90 anos entre um tiro e uma facada
Alceu A. Sperança
Sob a comoção geral causada pelo esfaqueamento do então candidato favorito à Presidência, Jair Bolsonaro, o Brasil de 2018 por um breve momento se uniu contra a loucura causada pela polarização irracional, baixos instintos que sufocam a política, arte superior das relações humanas. Nove décadas antes dessa facada, em 1928, um amor transformado em ódio alcançou um presidente em pleno exercício do cargo.

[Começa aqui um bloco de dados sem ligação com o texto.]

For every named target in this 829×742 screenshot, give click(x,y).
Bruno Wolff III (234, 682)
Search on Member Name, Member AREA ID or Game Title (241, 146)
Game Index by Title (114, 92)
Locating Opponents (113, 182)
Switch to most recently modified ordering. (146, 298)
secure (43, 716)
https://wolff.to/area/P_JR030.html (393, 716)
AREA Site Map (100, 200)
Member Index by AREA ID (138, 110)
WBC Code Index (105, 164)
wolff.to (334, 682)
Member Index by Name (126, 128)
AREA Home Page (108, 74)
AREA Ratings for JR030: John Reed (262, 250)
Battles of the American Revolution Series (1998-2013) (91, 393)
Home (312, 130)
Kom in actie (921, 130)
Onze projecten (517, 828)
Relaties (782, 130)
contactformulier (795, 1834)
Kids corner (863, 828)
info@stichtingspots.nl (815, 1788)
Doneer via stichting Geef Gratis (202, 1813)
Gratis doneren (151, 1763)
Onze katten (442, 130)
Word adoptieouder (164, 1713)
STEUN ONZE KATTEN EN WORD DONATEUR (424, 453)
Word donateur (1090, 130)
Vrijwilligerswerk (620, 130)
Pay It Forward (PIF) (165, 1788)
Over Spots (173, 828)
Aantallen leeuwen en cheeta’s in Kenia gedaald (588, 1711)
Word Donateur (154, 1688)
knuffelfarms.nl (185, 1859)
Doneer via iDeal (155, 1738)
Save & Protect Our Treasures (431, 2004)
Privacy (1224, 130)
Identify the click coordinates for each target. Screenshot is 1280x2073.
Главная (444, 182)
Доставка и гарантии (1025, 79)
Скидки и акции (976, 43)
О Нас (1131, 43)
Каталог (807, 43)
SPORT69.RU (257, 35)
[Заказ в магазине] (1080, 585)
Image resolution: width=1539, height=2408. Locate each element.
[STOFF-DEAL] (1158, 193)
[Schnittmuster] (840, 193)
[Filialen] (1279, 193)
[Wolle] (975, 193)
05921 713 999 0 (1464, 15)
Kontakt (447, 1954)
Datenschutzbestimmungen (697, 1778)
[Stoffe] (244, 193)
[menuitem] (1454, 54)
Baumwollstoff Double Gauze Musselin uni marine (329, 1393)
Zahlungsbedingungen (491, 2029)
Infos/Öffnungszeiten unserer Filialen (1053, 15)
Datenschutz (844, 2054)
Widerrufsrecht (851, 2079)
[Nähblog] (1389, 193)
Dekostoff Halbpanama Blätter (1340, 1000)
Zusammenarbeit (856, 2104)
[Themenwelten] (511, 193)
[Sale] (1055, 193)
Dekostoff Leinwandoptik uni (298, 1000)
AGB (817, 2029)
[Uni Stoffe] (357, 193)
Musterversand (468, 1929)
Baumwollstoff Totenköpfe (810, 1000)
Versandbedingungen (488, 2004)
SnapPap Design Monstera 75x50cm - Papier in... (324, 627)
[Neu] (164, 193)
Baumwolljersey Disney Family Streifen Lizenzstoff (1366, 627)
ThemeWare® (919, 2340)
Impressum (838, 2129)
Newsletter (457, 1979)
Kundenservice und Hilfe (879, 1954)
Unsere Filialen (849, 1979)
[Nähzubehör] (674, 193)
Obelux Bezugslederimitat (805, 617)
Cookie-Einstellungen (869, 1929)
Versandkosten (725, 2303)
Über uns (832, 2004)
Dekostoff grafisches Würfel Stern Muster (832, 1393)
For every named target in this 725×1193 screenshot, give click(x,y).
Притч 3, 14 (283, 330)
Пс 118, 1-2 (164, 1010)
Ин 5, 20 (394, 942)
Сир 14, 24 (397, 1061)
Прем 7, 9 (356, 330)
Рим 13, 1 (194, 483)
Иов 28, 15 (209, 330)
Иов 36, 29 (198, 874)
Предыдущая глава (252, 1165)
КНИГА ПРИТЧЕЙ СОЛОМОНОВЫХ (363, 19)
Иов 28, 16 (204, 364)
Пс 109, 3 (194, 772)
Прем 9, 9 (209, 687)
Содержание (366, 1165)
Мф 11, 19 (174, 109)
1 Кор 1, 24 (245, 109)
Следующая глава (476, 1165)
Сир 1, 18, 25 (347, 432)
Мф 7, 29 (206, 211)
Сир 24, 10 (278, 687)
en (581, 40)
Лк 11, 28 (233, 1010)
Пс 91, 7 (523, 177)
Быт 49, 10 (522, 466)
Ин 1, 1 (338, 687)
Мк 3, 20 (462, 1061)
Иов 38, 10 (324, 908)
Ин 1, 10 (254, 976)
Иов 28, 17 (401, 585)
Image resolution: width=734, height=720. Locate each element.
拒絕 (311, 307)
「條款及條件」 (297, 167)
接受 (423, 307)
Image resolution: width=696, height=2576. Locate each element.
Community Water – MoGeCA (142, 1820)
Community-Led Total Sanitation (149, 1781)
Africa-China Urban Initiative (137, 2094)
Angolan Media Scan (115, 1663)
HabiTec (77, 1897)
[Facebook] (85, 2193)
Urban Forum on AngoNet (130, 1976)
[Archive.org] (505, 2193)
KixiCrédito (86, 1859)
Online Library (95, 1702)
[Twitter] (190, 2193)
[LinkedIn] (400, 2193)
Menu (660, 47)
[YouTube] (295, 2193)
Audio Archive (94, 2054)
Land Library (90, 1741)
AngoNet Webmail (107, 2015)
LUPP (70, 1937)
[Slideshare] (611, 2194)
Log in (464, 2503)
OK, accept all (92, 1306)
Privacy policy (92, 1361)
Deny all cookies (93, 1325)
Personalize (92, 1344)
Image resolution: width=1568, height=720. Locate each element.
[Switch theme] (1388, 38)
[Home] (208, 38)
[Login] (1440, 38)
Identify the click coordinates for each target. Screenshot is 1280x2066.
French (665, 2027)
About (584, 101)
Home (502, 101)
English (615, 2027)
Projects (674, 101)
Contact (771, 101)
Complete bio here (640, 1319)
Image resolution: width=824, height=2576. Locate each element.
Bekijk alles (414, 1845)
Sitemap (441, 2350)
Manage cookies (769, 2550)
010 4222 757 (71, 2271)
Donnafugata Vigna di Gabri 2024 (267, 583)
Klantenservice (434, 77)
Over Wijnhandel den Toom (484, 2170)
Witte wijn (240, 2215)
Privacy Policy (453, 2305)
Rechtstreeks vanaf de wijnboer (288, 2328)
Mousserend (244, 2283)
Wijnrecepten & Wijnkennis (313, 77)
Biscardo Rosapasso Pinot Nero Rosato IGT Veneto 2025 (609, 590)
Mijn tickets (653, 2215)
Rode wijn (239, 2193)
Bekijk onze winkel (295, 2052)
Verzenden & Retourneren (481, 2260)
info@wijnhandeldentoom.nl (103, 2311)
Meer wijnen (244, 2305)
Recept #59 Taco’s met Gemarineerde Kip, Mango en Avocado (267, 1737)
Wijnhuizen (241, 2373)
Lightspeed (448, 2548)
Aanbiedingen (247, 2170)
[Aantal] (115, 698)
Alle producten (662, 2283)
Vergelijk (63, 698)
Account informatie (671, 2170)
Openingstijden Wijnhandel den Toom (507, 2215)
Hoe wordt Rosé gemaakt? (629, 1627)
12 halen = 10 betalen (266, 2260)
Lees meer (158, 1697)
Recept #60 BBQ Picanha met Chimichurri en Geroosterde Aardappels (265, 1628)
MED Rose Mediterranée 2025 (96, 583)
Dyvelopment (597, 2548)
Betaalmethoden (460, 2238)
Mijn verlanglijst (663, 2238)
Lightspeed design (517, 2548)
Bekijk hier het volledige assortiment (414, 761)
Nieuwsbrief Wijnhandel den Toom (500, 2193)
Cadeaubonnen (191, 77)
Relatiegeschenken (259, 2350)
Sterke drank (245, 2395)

Até ser baleado, Washington Luís Pereira de Sousa produziu um currículo simplesmente espetacular. Fluminense, formado em Direito em São Paulo, despontou como intendente (prefeito) de Batatais (SP) ao promover uma pioneira experiência de Reforma Agrária.
Como secretário da Segurança de São Paulo, criou a base da Polícia Militar. Era a "polícia sem política": não aceitava ingerências externas nas nomeações de delegados. Deu início ao sistema penitenciário paulista e às ações de inteligência no país. Seu lema era "Não prender sem motivo". Prefeito de São Paulo em 1914, enfrentou a Primeira Guerra Mundial e a mãe de todas as greves brasileiras, em 1917, mais a Gripe Espanhola no ano seguinte, assumindo o governo de São Paulo em 1920.
Amante do automobilismo e obcecado pela construção de estradas (governar seria construí-las), era odiado pelas elites conservadoras por... construir estradas! Intelectual progressista, viu-se fustigado pelos inimigos que o chamavam de "General Estrada de Bobagem", trocadilho com "Estrada de Rodagem". Em sua defesa veio outro intelectual: Monteiro Lobato atribuía o desenvolvimento dos EUA à sua enorme rede rodoviária. Assim fortalecido, Washington Luís foi o presidente que iniciou a BR-277, em 1927. Depois dele, a obra foi várias vezes interrompida e só se completou em 1969.
Feito extraordinário jamais igualado, WL em 1º de março de 1926 se elege com o maior percentual de votos obtido por um candidato à presidência: 99,86% dos sufrágios, contra o general Assis Brasil. Atacado pela elite mais conservadora, também não escapou de ser difamado entre os trabalhadores por sua história na repressão policial no governo paulista, quando lhe foi atribuído o lema "Questão social é questão de polícia", que hoje parece estar de volta à cena.
Aí o inesperado acontece: é baleado no Hotel Copacabana Palace. Era o dia 23 de maio de 1928. O atentado foi cometido pela amante, a marquesa italiana Elvira Vishi Maurich, 28. A versão oficial era de que o presidente foi internado com apendicite. Horas depois a marquesa foi achada morta, supostamente por suicídio. Um amor que virou ódio liquidava a mais luminosa história de um homem na Presidência da República.
O que veio depois completa a tragédia pessoal: em outubro de 1930 é derrubado da Presidência por um golpe militar. É preso e vive o exílio nos EUA e Europa, regressando com a redemocratização, em 1947, mas já sem qualquer ação política. Tudo o que um brasileiro poderia fazer nela ele já havia feito. Morreu dez anos depois.